As Atlantic Canadians felt the crunch from inflation last year, the region’s premiers responded in one of two ways. Three premiers chose to deliver tax relief. Only Nova Scotia’s Tim Houston failed to offer any kind of meaningful relief to taxpayers. Photo credit: Communications Nova Scotia
Nova Scotia Premier Tim Houston was Atlantic Canada’s Debbie Downer in 2022.
Houston was the only premier in the region who stubbornly shook his head and refused to deliver inflation relief to taxpayers. With budget 2023 just days away, Houston has a chance to shed that persona.
Inflation hammered Atlantic Canada last year. Prices soared at a pace not since seen since the malaise days of the early 1990s. This year, families will see an annual grocery bill that is $2,000 higher than it was just two years ago. One in five Canadians told pollsters that they were skipping meals to make ends meet. In Halifax, the average rent for a two-bedroom residence climbed by 9.3 per cent last year compared to the year before.
As Atlantic Canadians felt the crunch, the region’s premiers responded in one of two ways. Three premiers chose to deliver tax relief. New Brunswick Premier Blaine Higgs introduced sweeping income tax cuts. Prince Edward Island Premier Dennis King rolled out $1,000 payments for families to help confront inflation. And Newfoundland and Labrador Premier Andrew Furey slashed gas taxes by seven cents per litre.
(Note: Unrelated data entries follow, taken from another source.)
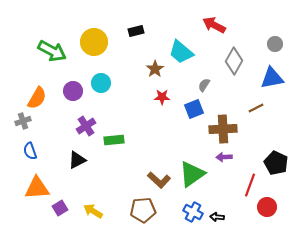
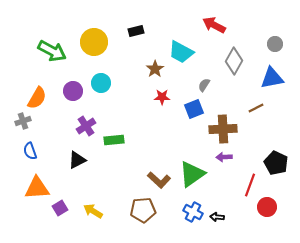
cyan trapezoid: rotated 12 degrees counterclockwise
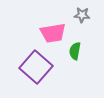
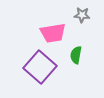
green semicircle: moved 1 px right, 4 px down
purple square: moved 4 px right
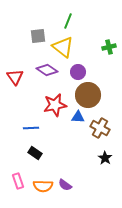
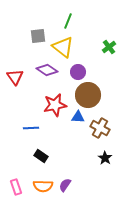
green cross: rotated 24 degrees counterclockwise
black rectangle: moved 6 px right, 3 px down
pink rectangle: moved 2 px left, 6 px down
purple semicircle: rotated 88 degrees clockwise
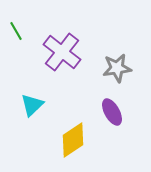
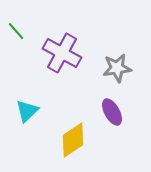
green line: rotated 12 degrees counterclockwise
purple cross: moved 1 px down; rotated 9 degrees counterclockwise
cyan triangle: moved 5 px left, 6 px down
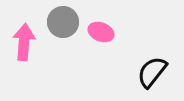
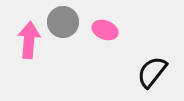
pink ellipse: moved 4 px right, 2 px up
pink arrow: moved 5 px right, 2 px up
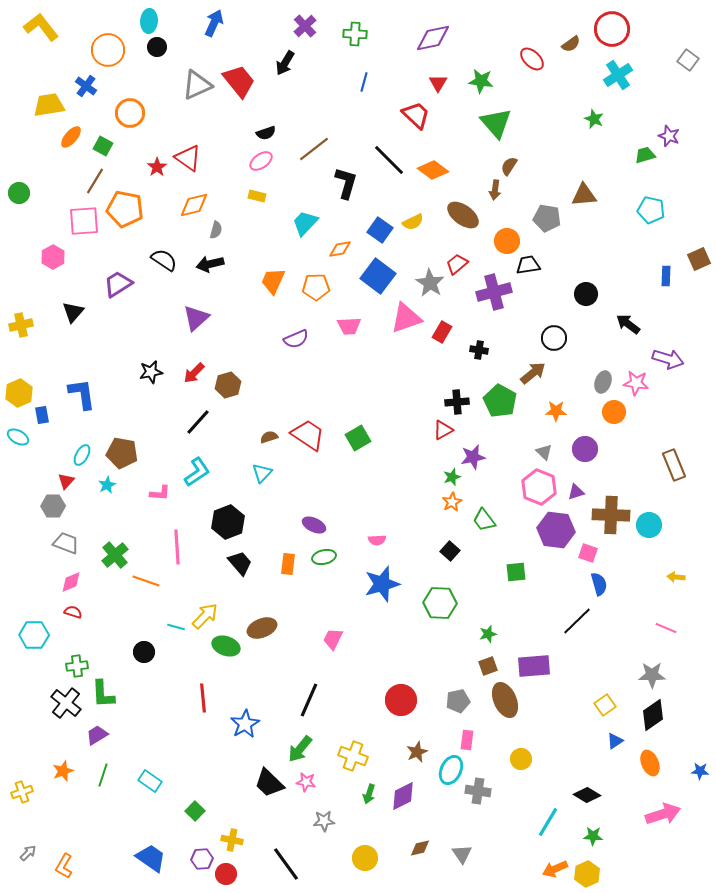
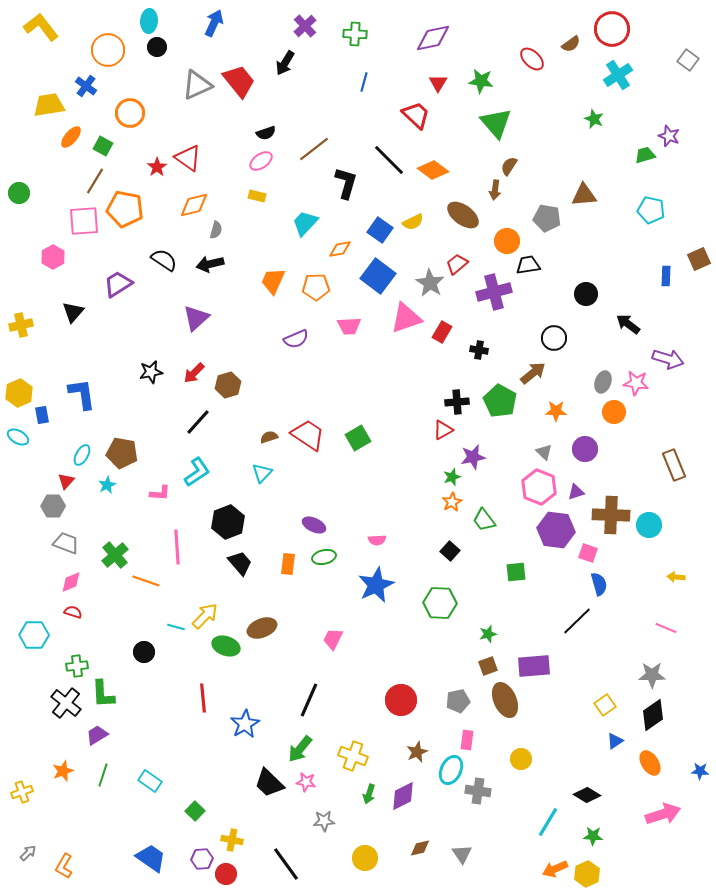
blue star at (382, 584): moved 6 px left, 1 px down; rotated 9 degrees counterclockwise
orange ellipse at (650, 763): rotated 10 degrees counterclockwise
Only Houston failed to offer any kind of meaningful relief to taxpayers.
Houston was even more in the wrong because the government of Nova Scotia continues to profit handsomely from inflation.
Thousands of Nova Scotians will be pushed into higher tax brackets by inflation this year even though they’re not further ahead. That’s because the Nova Scotia government is one of the only governments in Canada that fails to index its tax brackets to inflation. A Canadian Taxpayers Federation report shows that Nova Scotia taxpayers will lose between $175 and $653 due to this sneaky tax hike known as bracket creep. That’s hundreds of dollars Nova Scotians won’t be able to spend on gas, groceries and other essentials.
Not only is the Houston government exploiting bracket creep and raking in millions off the backs of hardworking Nova Scotians, but it’s also collecting soaring sales tax revenue. Sales tax revenue in fiscal year 2021-22 was a whopping $613.5 million more than the government originally anticipated. Because sales tax is charged as a percentage of the final price of a good, when prices go up, so too does sales tax revenue.
The Houston government is rolling in taxpayer dough, but it’s stubbornly refusing to pass on even some of that to hardworking taxpayers. As budget 2023 draws near, it’s time for Houston to join Higgs, King and Furey and offer inflation relief for taxpayers.
Houston should start by ending bracket creep. The days of government exploiting cost-of-living bumps needs to end. The average family stands to save hundreds of dollars per year if Houston finally kills this practice.
Houston should also cut the sales tax. Higher prices means more sales tax revenue. If Houston cut the sales tax by one percentage point, he could leave $222.2 million in taxpayers’ pockets. That is more than offset by the $613.5 million surge in sales tax revenue Nova Scotia saw last year alone.
To shore up the province’s finances, Houston could also start to close the gap between the salaries of government employees and private sector workers. Last year, Nova Scotia spent $4.8 billion on employee compensation. In Atlantic Canada, government employees make 7.2 per cent more than their neighbours who don’t work government. Closing the gap would save taxpayers $350 million.
When it comes to inflation relief, Houston is late to the party. But it’s better to be late to the party than to miss it altogether. The night is, as they say, still young. It’s time for Houston to make his entrance and finally deliver for Nova Scotia taxpayers.
Jay Goldberg is the Ontario Director at the Canadian Taxpayers Federation. He previously served as a policy fellow at the Munk School of Public Policy and Global Affairs. Jay holds a Ph.D. in Political Science from the University of Toronto.